Our wool fabric is woven from sheep, alpaca and mohair raised on small Ontario farms.
Each breed has it’s own qualities. The length of the fibre, the luster, the softness on the skin, the bounce or memory and colour vary with each breed.
We use a variety of breeds, dependent on the quality and characteristics required for our end use; fine fibre next to the skin, utility fibre for felting, etc.
Few people are actually allergic to wool. Chemically the same as your hair, it is usually an allergy to processing chemicals, lanolin or course fibre which can irritate skin.
‘Most fibres below 30 microns, such as those produced by Merinos, Rambouillets or other fine wool sheep, don’t scratch…..almost anyone can find wools to wear comfortably.’ Carol Ikarius, The Field Guide to Fleece, 2013
All the colours of our fabric are the natural colours of the fleece with small batches of complimentary colours from natural dye stuffs coming on line.
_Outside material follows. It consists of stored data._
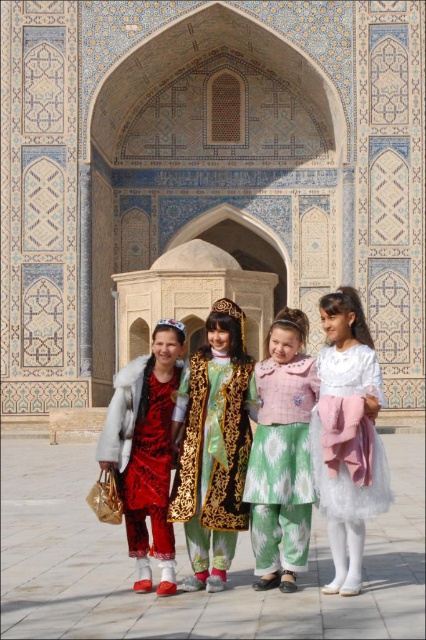 You are a photographer planning to take a group photo of the girls in front of the monument. You need to ensure that both the white tulle dress at center and the pastel pink fabric dress at center are clearly visible. Given their sizes, which dress might you position closer to the camera to ensure visibility?

The white tulle dress at center is bigger than the pastel pink fabric dress at center, so positioning the white tulle dress at center closer to the camera would ensure its visibility without overshadowing the smaller pastel pink fabric dress at center.

You are a photographer trying to capture the two girls in the center of the image wearing the white tulle dress at center and the pastel pink fabric dress at center. Which girl is standing in front of the other?

The white tulle dress at center is positioned over pastel pink fabric dress at center, so the girl wearing the white tulle dress at center is standing in front of the girl in the pastel pink fabric dress at center. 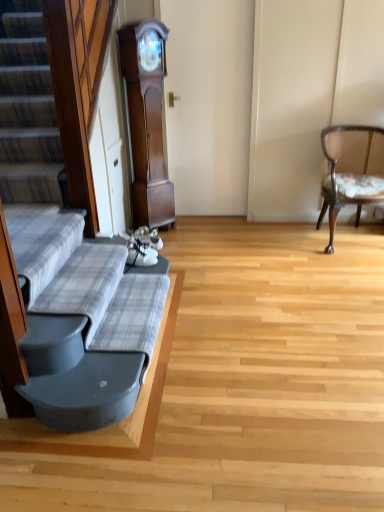 Describe the element at coordinates (147, 120) in the screenshot. I see `dark wood grandfather clock at center` at that location.

At what (x,y) coordinates should I click in order to perform the action: click on wooden upholstered chair at right. Please return your answer as a coordinate pair (x, y). The image size is (384, 512). Looking at the image, I should click on (350, 169).

Looking at the image, does plaid fabric couch at left seem bigger or smaller compared to dark wood grandfather clock at center?

Considering their sizes, plaid fabric couch at left takes up less space than dark wood grandfather clock at center.

Which is correct: plaid fabric couch at left is inside dark wood grandfather clock at center, or outside of it?

plaid fabric couch at left is not inside dark wood grandfather clock at center, it's outside.

How different are the orientations of plaid fabric couch at left and dark wood grandfather clock at center in degrees?

There is a 45.3-degree angle between the facing directions of plaid fabric couch at left and dark wood grandfather clock at center.

Is plaid fabric couch at left to the left or to the right of dark wood grandfather clock at center in the image?

In the image, plaid fabric couch at left appears on the left side of dark wood grandfather clock at center.

Is dark wood grandfather clock at center closer to the viewer compared to plaid fabric couch at left?

No, dark wood grandfather clock at center is further to the viewer.

This screenshot has height=512, width=384. Find the location of `couch below the dark wood grandfather clock at center (from the image's perspective)`. couch below the dark wood grandfather clock at center (from the image's perspective) is located at coordinates (74, 322).

Based on the photo, does dark wood grandfather clock at center turn towards plaid fabric couch at left?

No, dark wood grandfather clock at center is not turned towards plaid fabric couch at left.

What's the angular difference between dark wood grandfather clock at center and plaid fabric couch at left's facing directions?

dark wood grandfather clock at center and plaid fabric couch at left are facing 45.3 degrees away from each other.

Can you tell me how much wooden upholstered chair at right and dark wood grandfather clock at center differ in facing direction?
There are no commercial dyes involved in their making. Because we don’t use chemicals to burn off vegetation from the fibre, you may find tiny particles of plants woven into the textile. These can be gently worked out with your fingers.
We use the fleece from a variety of farms to meet our many different uses. Each garment has a provenance listing the type of fleece used as well as where it originated.
Our looms are coming into production with our first in-house yardages starting to appear.
The Coat Yardage is made out of wool from the Norbouilett Sheep from Pine Hollow Farms.
Soft and silky in quality it belies the belief that many hold about wool.
The Coat Yardage is woven as a twill in two colour ranges, light and dark, using grey and natural whites in different proportions. All colours are the natural colours of the fleece, no dyes are used.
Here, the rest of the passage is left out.